I could blame the corporations. I could blame the three-letter agencies seeding the tools, the politicians who sold the future for stock options. I could say modern capitalism is just feudalism with a better brand a silent dictatorship where money is the only law, and they blame you for your own poverty. But that’s too easy. That’s still giving the power to ‘them.’
The fault is ours. The ugly, humiliating truth. We see the lie and we choose it. Every day. We prefer the anesthesia. Real emotion is too messy, too painful, so we buy it in pills—little chemical lies to smooth the edges. We outsource our thinking to talking heads and algorithms. Social media isn’t a town square; it’s a billion individual isolation cells where we scream into voids that scream back with advertisements. The whole world is just a thought now, a fragile consensus reality they can bend and monetize.
They give you a name at birth. That’s your first brand. Then, slowly, they attach the chain to it. Education, debt, career, identity—all leashes. And we learn to heel. We learn to beg for the scraps. We become pet dogs, wagging our tails for a scrap of attention, a scrap of validation, a scrap of meaning from the hand that feeds us nothing of substance.
We are all very good dogs..
“Mister? Stop here, this is me!” the girl chirped. He pulled over. She pushed the door open. “Sorry if I bothered you! Oh, and you won’t, like, charge me or anything, right?”
“This isn’t a taxi,” he repeated, the same flat sentence.
“Right! Okay, bye!” The door slammed. She skipped toward a brownstone, already lifting her phone to her ear, re-joining the broadcast of her life.
No ‘thank you.’ Of course not. The transaction wasn’t kindness. It was content. A story for her friends. ‘This weird guy gave me a ride.’
He pulled back into the stream of traffic. The loneliness in the car was no longer empty. It was a solid, clean thing. A chosen silence.

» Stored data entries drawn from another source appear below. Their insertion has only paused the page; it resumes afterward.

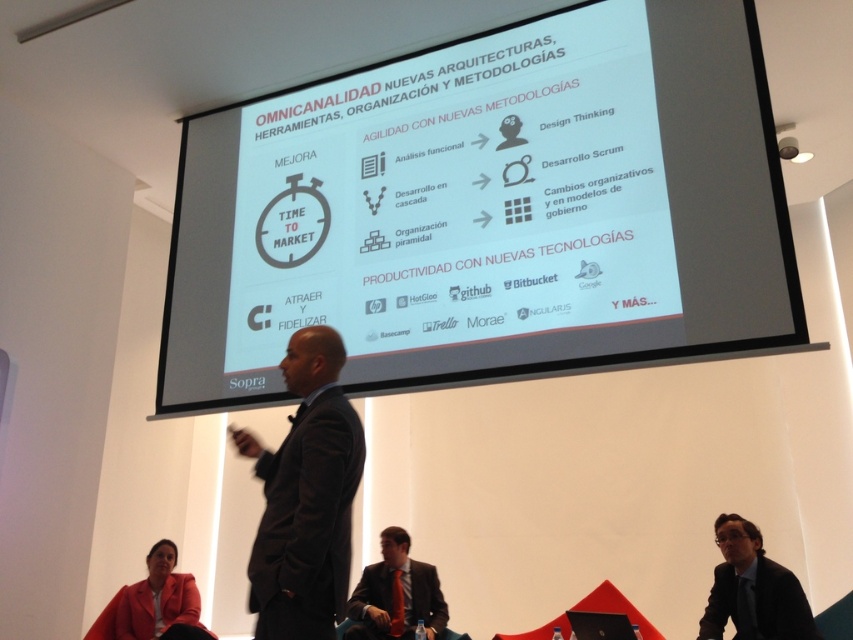 You are an attendee at the presentation and want to focus on the two points marked on the screen. Which of the two points, point [740,628] or point [415,566], is closer to you?

Point [740,628] is closer to the viewer than point [415,566].

You are an attendee at the presentation and need to choose between two black suits to present on stage. The black fabric business suit at lower right and the matte black suit at lower center. Which one is taller?

The black fabric business suit at lower right is taller than the matte black suit at lower center.

Imagine you are standing in the room where the presentation is happening. You need to place a small plant on the floor in the exact spot where the black fabric business suit at lower right is currently located. Where should you place the plant?

You should place the plant at the 2D coordinates point (x=780, y=604), which is where the black fabric business suit at lower right is located. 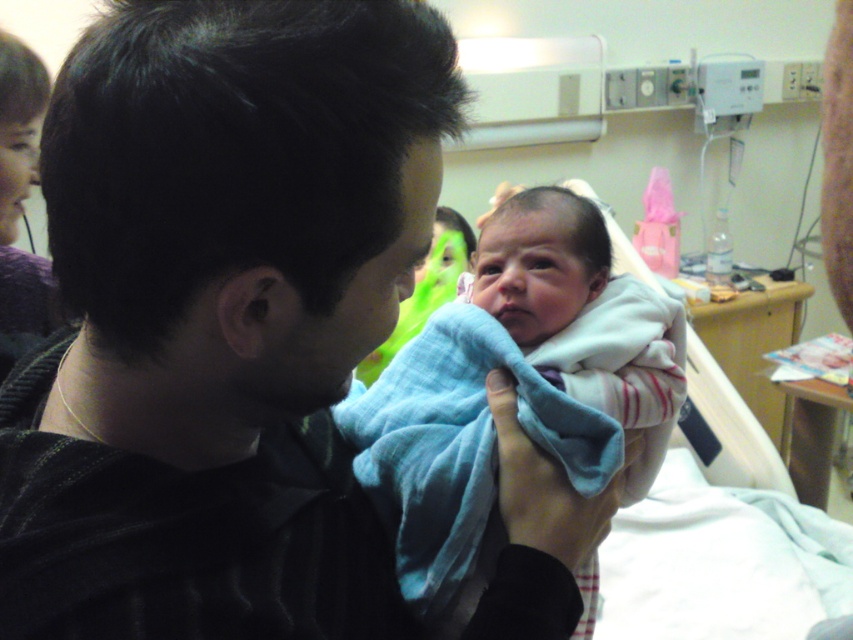 You are a nurse in a hospital room and need to reach the black sweater at center to give it to the patient. Can you comfortably reach it without moving your position?

The black sweater at center is 16.17 inches away from the viewer, so yes, the nurse can comfortably reach it without moving their position.

You are a nurse in the hospital room and need to determine which item is shorter between the black sweater at center and the soft blue blanket at center. Which one is shorter?

The black sweater at center is shorter than the soft blue blanket at center. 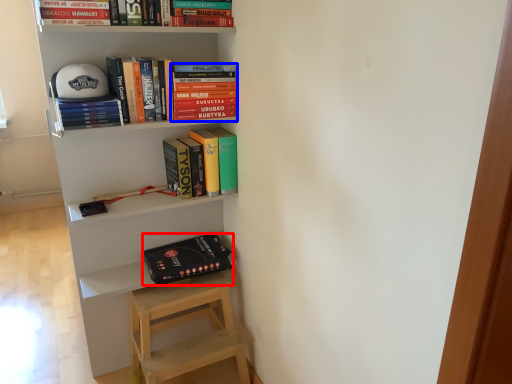 Question: Which object appears farthest to the camera in this image, paperback book (highlighted by a red box) or book (highlighted by a blue box)?

Choices:
 (A) paperback book
 (B) book

Answer: (A) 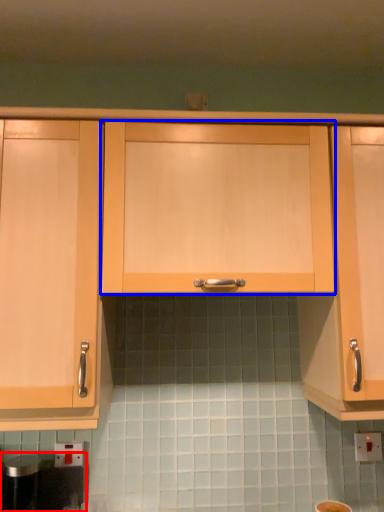 Question: Which object appears farthest to the camera in this image, appliance (highlighted by a red box) or cabinetry (highlighted by a blue box)?

Choices:
 (A) appliance
 (B) cabinetry

Answer: (A) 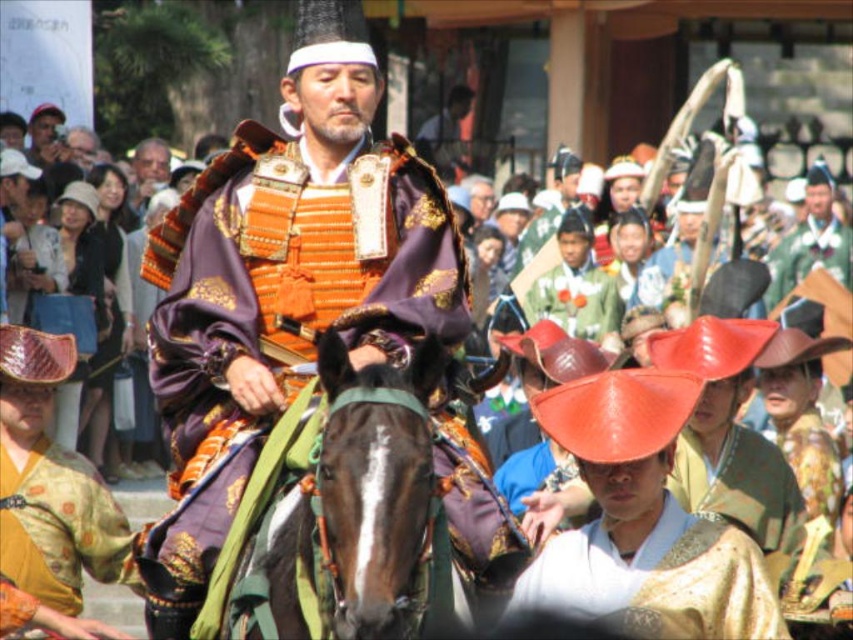 Which is in front, point (194, 250) or point (310, 616)?

Point (310, 616) is more forward.

Which is behind, point (332, 310) or point (451, 604)?

Positioned behind is point (332, 310).

Is point (231, 541) positioned after point (408, 445)?

Yes, it is.

The image size is (853, 640). I want to click on orange metallic armor at center, so click(282, 305).

Does orange metallic armor at center appear under gold textured kimono at center?

Incorrect, orange metallic armor at center is not positioned below gold textured kimono at center.

Is the position of orange metallic armor at center less distant than that of gold textured kimono at center?

Yes, orange metallic armor at center is closer to the viewer.

Image resolution: width=853 pixels, height=640 pixels. What are the coordinates of `orange metallic armor at center` in the screenshot? It's located at (282, 305).

Between brown glossy horse at center and gold textured kimono at center, which one has more height?

With more height is gold textured kimono at center.

Is point (415, 612) in front of point (587, 589)?

That is True.

This screenshot has width=853, height=640. I want to click on brown glossy horse at center, so click(x=347, y=518).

“Let’s go, friend. My loneliness… it’s not a curse. It’s an escape. After that, you are no longer a pet dog. You’re just a stray. And a stray answers to no one”
“Loneliness has been my constant companion in crowds and in silence, in motion and at rest. No place offers refuge. I exist alone.”

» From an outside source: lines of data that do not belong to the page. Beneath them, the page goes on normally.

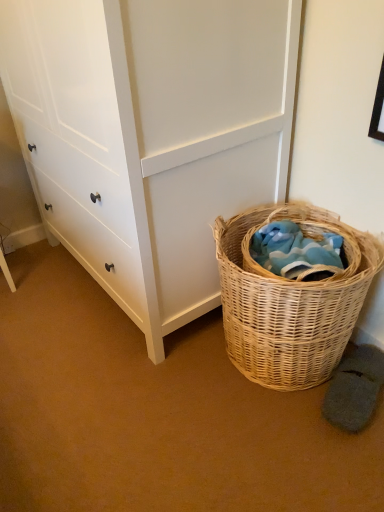 Question: From a real-world perspective, is woven natural basket at lower right on top of white matte chest of drawers at center?

Choices:
 (A) yes
 (B) no

Answer: (B)

Question: Is woven natural basket at lower right located outside white matte chest of drawers at center?

Choices:
 (A) no
 (B) yes

Answer: (B)

Question: Is the position of woven natural basket at lower right less distant than that of white matte chest of drawers at center?

Choices:
 (A) yes
 (B) no

Answer: (B)

Question: Considering the relative sizes of woven natural basket at lower right and white matte chest of drawers at center in the image provided, is woven natural basket at lower right thinner than white matte chest of drawers at center?

Choices:
 (A) yes
 (B) no

Answer: (A)

Question: Considering the relative positions of woven natural basket at lower right and white matte chest of drawers at center in the image provided, is woven natural basket at lower right to the right of white matte chest of drawers at center from the viewer's perspective?

Choices:
 (A) yes
 (B) no

Answer: (A)

Question: Is woven natural basket at lower right positioned far away from white matte chest of drawers at center?

Choices:
 (A) no
 (B) yes

Answer: (A)

Question: Is white matte chest of drawers at center outside woven natural basket at lower right?

Choices:
 (A) yes
 (B) no

Answer: (A)

Question: Is the surface of white matte chest of drawers at center in direct contact with woven natural basket at lower right?

Choices:
 (A) no
 (B) yes

Answer: (A)

Question: Is white matte chest of drawers at center wider than woven natural basket at lower right?

Choices:
 (A) yes
 (B) no

Answer: (A)

Question: Considering the relative positions of white matte chest of drawers at center and woven natural basket at lower right in the image provided, is white matte chest of drawers at center to the left of woven natural basket at lower right from the viewer's perspective?

Choices:
 (A) yes
 (B) no

Answer: (A)

Question: Does white matte chest of drawers at center have a lesser height compared to woven natural basket at lower right?

Choices:
 (A) yes
 (B) no

Answer: (B)

Question: Does white matte chest of drawers at center appear on the right side of woven natural basket at lower right?

Choices:
 (A) no
 (B) yes

Answer: (A)

Question: From a real-world perspective, is white matte chest of drawers at center physically located above or below woven natural basket at lower right?

Choices:
 (A) below
 (B) above

Answer: (B)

He passed a man on the sidewalk, huddled under an awning, a small child asleep on his shoulder, a woman pressing close against the rain. A tiny, real planet in the vast, fake universe. David’s mouth, unbidden, softened. Not a smile. A crack.

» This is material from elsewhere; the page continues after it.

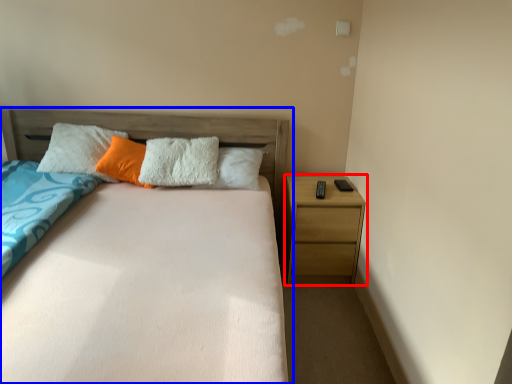 Question: Which of the following is the farthest to the observer, nightstand (highlighted by a red box) or bed (highlighted by a blue box)?

Choices:
 (A) nightstand
 (B) bed

Answer: (A) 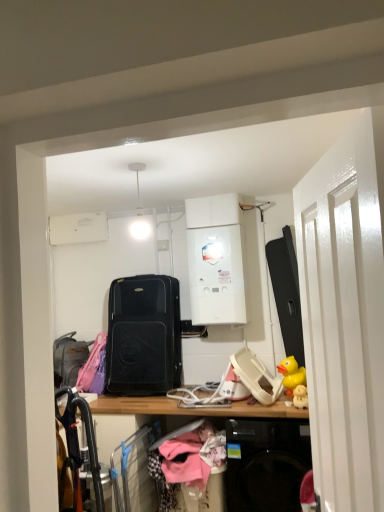 Question: Is white glossy boiler at center to the right of yellow rubber duck at right from the viewer's perspective?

“Truth can be a nightmare, but there’s beauty in the tiny shit we can’t fake. I don’t sleep because of a dream. Not the scary kind. The beautiful kind. So goddamn beautiful it terrifies me like it can’t be real.” he whispered, “Sometimes illusion is more beautiful than reality and reality is far more terrifying than any illusion”
His phone, a cheap burner on the passenger seat, vibrated with a sound like a dying insect.
He picked it up. “Hello. This is Man011.”
A digitally filtered voice, sexless and cold, spoke. “Go to the Rose Garden restaurant. A woman will be there at ten a.m. The details will be in the envelope. Mission confirmed.”
“Confirmed,” David said.
The call died.
He tossed the phone back onto the seat. The radio crackled. Billy Idol’s voice filled the car: I'm all out of hope, one more bad break could bring a fall… Eyes without a face…
Eyes without a face…
He lit another cigarette, the ember a lone, burning star in the dark cockpit of the car.
“Okay,” David said to the night, to the friend only he could hear. “Let’s move on to the next stage of life.”
He turned it up, let the rain and the song carry him into the dark…
He drove into the rain, into the neon-soaked night, a lonely man in a city of masks, cleaning the filth he was hired to see.